Peptide ancestry informative markers in uterine neoplasms from women of European, African, and Asian ancestry
Peptide ancestry informative markers in uterine neoplasms from women of European, African, and Asian ancestry

Characterization of ancestry-linked peptide variants in disease-relevant patient tissues represents a foundational step to connect patient ancestry with disease pathogenesis. Nonsynonymous single-nucleotide polymorphisms encoding missense substitutions within tryptic peptides exhibiting high allele frequencies in European, African, and East Asian populations, termed peptide ancestry informative markers (pAIMs), were prioritized from 1000 genomes.
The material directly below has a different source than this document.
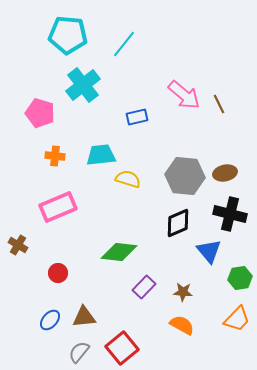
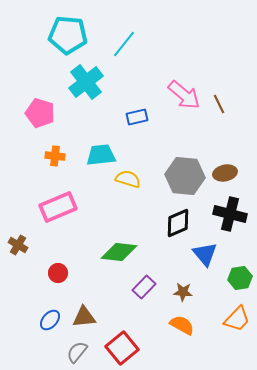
cyan cross: moved 3 px right, 3 px up
blue triangle: moved 4 px left, 3 px down
gray semicircle: moved 2 px left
In silico analysis identified that as few as 20 pAIMs can determine ancestry proportions similarly to >260K SNPs (R2 = 0.99). Multiplexed proteomic analysis of >100 human endometrial cancer cell lines and uterine leiomyoma tissues combined resulted in the quantitation of 62 pAIMs that correlate with patient race and genotype-confirmed ancestry. Candidates include a D451E substitution in GC vitamin D-binding protein previously associated with altered vitamin D levels in African and European populations. pAIMs will support generalized proteoancestry assessment as well as efforts investigating the impact of ancestry on the human proteome and how this relates to the pathogenesis of uterine neoplasms.